## Problem to solve
Every single entry must be reproduced precisely.

## Excerpted data
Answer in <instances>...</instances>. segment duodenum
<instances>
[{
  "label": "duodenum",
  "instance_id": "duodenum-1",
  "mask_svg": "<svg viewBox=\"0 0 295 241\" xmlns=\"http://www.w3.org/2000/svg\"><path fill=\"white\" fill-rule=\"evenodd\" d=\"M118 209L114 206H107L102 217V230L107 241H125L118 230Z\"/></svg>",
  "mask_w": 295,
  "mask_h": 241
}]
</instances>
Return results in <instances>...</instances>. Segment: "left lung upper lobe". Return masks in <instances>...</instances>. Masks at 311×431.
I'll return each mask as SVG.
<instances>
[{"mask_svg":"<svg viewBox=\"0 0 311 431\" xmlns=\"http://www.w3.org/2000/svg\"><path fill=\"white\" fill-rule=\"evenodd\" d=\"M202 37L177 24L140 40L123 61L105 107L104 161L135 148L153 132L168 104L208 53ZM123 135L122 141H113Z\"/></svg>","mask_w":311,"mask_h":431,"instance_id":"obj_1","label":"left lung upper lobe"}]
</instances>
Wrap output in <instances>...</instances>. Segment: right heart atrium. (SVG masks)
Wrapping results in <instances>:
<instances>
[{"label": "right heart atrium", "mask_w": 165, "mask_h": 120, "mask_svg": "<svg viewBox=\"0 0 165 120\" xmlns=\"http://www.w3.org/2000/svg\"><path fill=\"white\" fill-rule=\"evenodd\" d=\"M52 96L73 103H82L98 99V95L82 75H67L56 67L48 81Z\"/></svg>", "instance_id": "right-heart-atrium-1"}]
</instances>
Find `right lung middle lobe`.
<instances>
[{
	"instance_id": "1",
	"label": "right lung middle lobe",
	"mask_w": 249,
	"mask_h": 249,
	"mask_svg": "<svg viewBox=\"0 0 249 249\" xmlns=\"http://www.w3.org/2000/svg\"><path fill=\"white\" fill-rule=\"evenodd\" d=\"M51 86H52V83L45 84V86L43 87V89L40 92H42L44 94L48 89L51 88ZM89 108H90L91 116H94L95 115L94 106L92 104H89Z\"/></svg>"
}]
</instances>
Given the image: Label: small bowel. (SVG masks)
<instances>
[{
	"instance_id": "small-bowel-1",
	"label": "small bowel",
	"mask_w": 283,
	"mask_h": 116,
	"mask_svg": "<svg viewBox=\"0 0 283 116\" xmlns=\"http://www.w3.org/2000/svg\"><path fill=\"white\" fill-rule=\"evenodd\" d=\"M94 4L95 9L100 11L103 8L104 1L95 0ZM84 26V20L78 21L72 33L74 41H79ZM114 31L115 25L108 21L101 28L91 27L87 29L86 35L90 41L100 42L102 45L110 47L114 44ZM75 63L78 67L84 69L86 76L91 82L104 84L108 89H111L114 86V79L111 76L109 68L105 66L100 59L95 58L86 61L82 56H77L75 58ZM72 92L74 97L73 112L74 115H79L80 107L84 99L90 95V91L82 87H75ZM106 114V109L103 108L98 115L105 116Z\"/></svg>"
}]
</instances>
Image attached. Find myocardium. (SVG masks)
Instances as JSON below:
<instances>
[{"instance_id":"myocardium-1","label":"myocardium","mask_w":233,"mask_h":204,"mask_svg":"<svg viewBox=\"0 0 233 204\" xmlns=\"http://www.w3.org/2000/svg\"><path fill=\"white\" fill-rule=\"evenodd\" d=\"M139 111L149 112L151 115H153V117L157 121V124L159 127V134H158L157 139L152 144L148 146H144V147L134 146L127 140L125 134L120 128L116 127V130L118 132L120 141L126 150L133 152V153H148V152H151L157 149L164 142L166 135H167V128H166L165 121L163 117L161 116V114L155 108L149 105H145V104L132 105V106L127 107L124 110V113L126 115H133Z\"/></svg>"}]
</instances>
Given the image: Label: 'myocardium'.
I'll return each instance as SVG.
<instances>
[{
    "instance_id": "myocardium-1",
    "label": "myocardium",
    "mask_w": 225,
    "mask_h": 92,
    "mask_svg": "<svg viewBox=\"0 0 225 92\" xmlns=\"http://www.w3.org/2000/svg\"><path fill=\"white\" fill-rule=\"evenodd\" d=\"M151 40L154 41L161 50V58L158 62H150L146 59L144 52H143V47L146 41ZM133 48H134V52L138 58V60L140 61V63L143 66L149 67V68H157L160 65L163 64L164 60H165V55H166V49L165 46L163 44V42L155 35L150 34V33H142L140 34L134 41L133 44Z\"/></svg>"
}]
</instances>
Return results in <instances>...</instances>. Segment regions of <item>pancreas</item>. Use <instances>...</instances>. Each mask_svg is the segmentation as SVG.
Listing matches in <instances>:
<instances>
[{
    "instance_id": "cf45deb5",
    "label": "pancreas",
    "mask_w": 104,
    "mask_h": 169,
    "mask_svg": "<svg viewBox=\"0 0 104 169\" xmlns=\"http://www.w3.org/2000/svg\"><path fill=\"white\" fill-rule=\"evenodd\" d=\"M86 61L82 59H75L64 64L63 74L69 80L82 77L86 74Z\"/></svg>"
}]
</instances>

## Your response
Answer in <instances>...</instances>. segment duodenum
<instances>
[{
  "label": "duodenum",
  "instance_id": "duodenum-1",
  "mask_svg": "<svg viewBox=\"0 0 295 241\" xmlns=\"http://www.w3.org/2000/svg\"><path fill=\"white\" fill-rule=\"evenodd\" d=\"M118 209L114 206H107L102 217V230L107 241H125L118 230Z\"/></svg>",
  "mask_w": 295,
  "mask_h": 241
}]
</instances>
Return results in <instances>...</instances>. Segment: "left lung upper lobe". Return masks in <instances>...</instances>. Masks at 311×431.
I'll return each mask as SVG.
<instances>
[{"mask_svg":"<svg viewBox=\"0 0 311 431\" xmlns=\"http://www.w3.org/2000/svg\"><path fill=\"white\" fill-rule=\"evenodd\" d=\"M202 37L177 24L140 40L123 61L105 107L104 161L135 148L153 132L168 104L208 53ZM123 135L122 141H113Z\"/></svg>","mask_w":311,"mask_h":431,"instance_id":"obj_1","label":"left lung upper lobe"}]
</instances>
Wrap output in <instances>...</instances>. Segment: right heart atrium. (SVG masks)
Wrapping results in <instances>:
<instances>
[{"label": "right heart atrium", "mask_w": 165, "mask_h": 120, "mask_svg": "<svg viewBox=\"0 0 165 120\" xmlns=\"http://www.w3.org/2000/svg\"><path fill=\"white\" fill-rule=\"evenodd\" d=\"M52 96L73 103H82L98 99V95L82 75H67L56 67L48 81Z\"/></svg>", "instance_id": "right-heart-atrium-1"}]
</instances>
Find `right lung middle lobe`.
<instances>
[{
	"instance_id": "1",
	"label": "right lung middle lobe",
	"mask_w": 249,
	"mask_h": 249,
	"mask_svg": "<svg viewBox=\"0 0 249 249\" xmlns=\"http://www.w3.org/2000/svg\"><path fill=\"white\" fill-rule=\"evenodd\" d=\"M51 86H52V83L45 84V86L43 87V89L40 92H42L44 94L48 89L51 88ZM89 108H90L91 116H94L95 115L94 106L92 104H89Z\"/></svg>"
}]
</instances>
Given the image: Label: small bowel. (SVG masks)
<instances>
[{
	"instance_id": "small-bowel-1",
	"label": "small bowel",
	"mask_w": 283,
	"mask_h": 116,
	"mask_svg": "<svg viewBox=\"0 0 283 116\" xmlns=\"http://www.w3.org/2000/svg\"><path fill=\"white\" fill-rule=\"evenodd\" d=\"M94 4L95 9L100 11L103 8L104 1L95 0ZM84 26V20L78 21L72 33L74 41H79ZM114 31L115 25L108 21L101 28L91 27L87 29L86 35L90 41L100 42L102 45L110 47L114 44ZM75 63L78 67L84 69L86 76L91 82L104 84L108 89H111L114 86V79L111 76L109 68L105 66L100 59L95 58L86 61L82 56H77L75 58ZM72 92L74 97L73 112L74 115H79L80 107L84 99L90 95V91L82 87H75ZM106 114V109L103 108L98 115L105 116Z\"/></svg>"
}]
</instances>
Image attached. Find myocardium. (SVG masks)
Instances as JSON below:
<instances>
[{"instance_id":"myocardium-1","label":"myocardium","mask_w":233,"mask_h":204,"mask_svg":"<svg viewBox=\"0 0 233 204\" xmlns=\"http://www.w3.org/2000/svg\"><path fill=\"white\" fill-rule=\"evenodd\" d=\"M139 111L149 112L151 115H153V117L157 121V124L159 127V134H158L157 139L152 144L148 146H144V147L134 146L127 140L125 134L120 128L116 127V130L118 132L120 141L126 150L133 152V153H148V152H151L157 149L164 142L166 135H167V128H166L165 121L163 117L161 116V114L155 108L149 105H145V104L132 105V106L127 107L124 110V113L126 115H133Z\"/></svg>"}]
</instances>
Given the image: Label: 'myocardium'.
I'll return each instance as SVG.
<instances>
[{
    "instance_id": "myocardium-1",
    "label": "myocardium",
    "mask_w": 225,
    "mask_h": 92,
    "mask_svg": "<svg viewBox=\"0 0 225 92\" xmlns=\"http://www.w3.org/2000/svg\"><path fill=\"white\" fill-rule=\"evenodd\" d=\"M151 40L154 41L161 50V58L158 62H150L146 59L144 52H143V47L146 41ZM133 48H134V52L138 58V60L140 61V63L143 66L149 67V68H157L160 65L163 64L164 60H165V55H166V49L165 46L163 44V42L155 35L150 34V33H142L140 34L134 41L133 44Z\"/></svg>"
}]
</instances>
Return results in <instances>...</instances>. Segment regions of <item>pancreas</item>. Use <instances>...</instances>. Each mask_svg is the segmentation as SVG.
Listing matches in <instances>:
<instances>
[{
    "instance_id": "cf45deb5",
    "label": "pancreas",
    "mask_w": 104,
    "mask_h": 169,
    "mask_svg": "<svg viewBox=\"0 0 104 169\" xmlns=\"http://www.w3.org/2000/svg\"><path fill=\"white\" fill-rule=\"evenodd\" d=\"M86 61L82 59H75L64 64L63 74L69 80L82 77L86 74Z\"/></svg>"
}]
</instances>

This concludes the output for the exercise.